I liked the piece at once. “It starts with a prayer”, said the teacher. In 1812, Russia is at war with Napoleon, whose troops are advancing on Moscow. Russian women pray as their sons and husbands will be sent into harm’s way. Then the troops meet on the battlefield. The Russians march on a tune inspired by a Russian folk song, the French on a melody derived from the French anthem “La Marseillaise”. And bam! The troops close combat is reflected by a musical inferno. It’s really loud. Then the music becomes very soft, very gentle again. Temporary truce. The wounded are being carried away, the troops regroup on both sides, get some rest, but the battle hasn’t been decisive. It’s not yet over. The troops march again and bam! The inferno develops, but gradually the “Marseillaise” tune fades while the Russian theme takes over. The Russians win the second battle. Joy all over the country, a triumph march sets in, church bells ring and cannons fire a salute. Wow!
Why was that so fascinating for me at the age of 12? Well, my classmates and I re-enacted the battle on our desks with pencils, erasers and the like.

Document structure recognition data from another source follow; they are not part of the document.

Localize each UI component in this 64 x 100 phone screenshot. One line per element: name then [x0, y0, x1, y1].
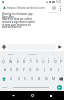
staticText: F [23, 67, 25, 72]
button[interactable]: 8 [46, 56, 52, 65]
staticText: 5 [30, 57, 32, 60]
staticText: G [29, 67, 32, 72]
button[interactable]: S [8, 65, 14, 74]
staticText: 4 [24, 57, 26, 60]
staticText: R [23, 59, 26, 64]
staticText: T [30, 59, 32, 64]
button[interactable]: Thanks [22, 51, 43, 56]
button[interactable]: K [48, 65, 55, 74]
button[interactable]: Space [12, 83, 50, 91]
button[interactable]: N [43, 74, 50, 83]
button[interactable]: Backspace [57, 74, 64, 83]
button[interactable]: Add attachment [0, 42, 7, 51]
staticText: 6 [36, 57, 38, 60]
button[interactable]: 0 [58, 56, 64, 65]
staticText: , [10, 85, 11, 89]
staticText: 3 [17, 57, 19, 60]
staticText: Z [10, 76, 12, 81]
staticText: H [36, 67, 39, 72]
button[interactable]: X [15, 74, 22, 83]
button[interactable]: Hide keyboard [9, 91, 18, 100]
button[interactable]: , [8, 83, 12, 91]
button[interactable]: L [55, 65, 62, 74]
button[interactable]: ?123 [0, 83, 8, 91]
button[interactable]: Site information [2, 5, 7, 10]
staticText: S [10, 67, 12, 72]
staticText: I [53, 52, 54, 55]
staticText: P [60, 59, 63, 64]
staticText: Thanks [28, 52, 37, 55]
button[interactable]: A [2, 65, 8, 74]
staticText: D [16, 67, 19, 72]
button[interactable]: C [22, 74, 29, 83]
button[interactable]: B [36, 74, 43, 83]
staticText: Based on data we collect [2, 17, 33, 20]
button[interactable]: H [34, 65, 41, 74]
staticText: 0 [60, 57, 62, 60]
button[interactable]: Z [7, 74, 15, 83]
button[interactable]: 5 [28, 56, 34, 65]
button[interactable]: J [41, 65, 48, 74]
button[interactable]: Shift [0, 74, 7, 83]
staticText: ?123 [2, 86, 7, 89]
staticText: Sharing to a browser app [2, 12, 33, 15]
staticText: 12:45 PM [48, 11, 58, 14]
staticText: android devices. [2, 25, 22, 28]
button[interactable]: . [50, 83, 54, 91]
button[interactable]: Account [51, 5, 57, 11]
button[interactable]: Hello [0, 51, 22, 56]
button[interactable]: V [29, 74, 36, 83]
staticText: E [17, 59, 19, 64]
staticText: X [18, 76, 20, 81]
button[interactable]: D [14, 65, 20, 74]
staticText: Hello [8, 52, 15, 55]
staticText: N [45, 76, 48, 81]
staticText: I [48, 59, 50, 64]
staticText: Dear Alex, [2, 15, 15, 18]
staticText: C [24, 76, 27, 81]
button[interactable]: I [43, 51, 64, 56]
button[interactable]: Send [56, 42, 63, 51]
staticText: . [52, 85, 53, 89]
staticText: 2 [10, 57, 12, 60]
button[interactable]: More options [57, 5, 63, 11]
button[interactable]: 9 [52, 56, 58, 65]
staticText: 7 [42, 57, 44, 60]
staticText: in new user sessions on [2, 23, 31, 26]
button[interactable]: G [27, 65, 34, 74]
staticText: V [31, 76, 34, 81]
button[interactable]: F [20, 65, 27, 74]
staticText: 9 [54, 57, 56, 60]
button[interactable]: 3 [14, 56, 21, 65]
button[interactable]: 1 [0, 56, 7, 65]
staticText: L [58, 67, 60, 72]
staticText: 1 [3, 57, 5, 60]
staticText: J [44, 67, 45, 72]
staticText: noticed a significant uptick [2, 20, 35, 23]
button[interactable]: Enter [54, 83, 64, 91]
staticText: M [52, 76, 56, 81]
staticText: https://share.android.com [7, 6, 45, 10]
staticText: 8 [48, 57, 50, 60]
staticText: U [42, 59, 45, 64]
staticText: Y [36, 59, 38, 64]
button[interactable]: 2 [7, 56, 14, 65]
button[interactable]: Recent apps [46, 91, 55, 100]
button[interactable]: 4 [21, 56, 28, 65]
staticText: O [54, 59, 57, 64]
staticText: 9:41 [56, 0, 62, 4]
staticText: K [50, 67, 53, 72]
staticText: A [4, 67, 7, 72]
staticText: B [38, 76, 41, 81]
staticText: W [9, 59, 13, 64]
button[interactable]: Home [28, 91, 37, 100]
button[interactable]: 7 [40, 56, 46, 65]
button[interactable]: M [50, 74, 57, 83]
staticText: Q [2, 59, 5, 64]
button[interactable]: 6 [34, 56, 40, 65]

We draw a line through the middle of the desk and parallel to the music our simulated troops moved forward, clashed, retreated, clashed again. That was fun! And it opened the door to other pieces of classical music.
Now, if you want to recreate that experience, here’s a link to Youtube: https://youtu.be/VbxgYlcNxE8
The recording that I prefer is the one made in 1982 by the Chicago Symphony Orchestra under conducter Daniel Barenboim (Deutsche Grammophon).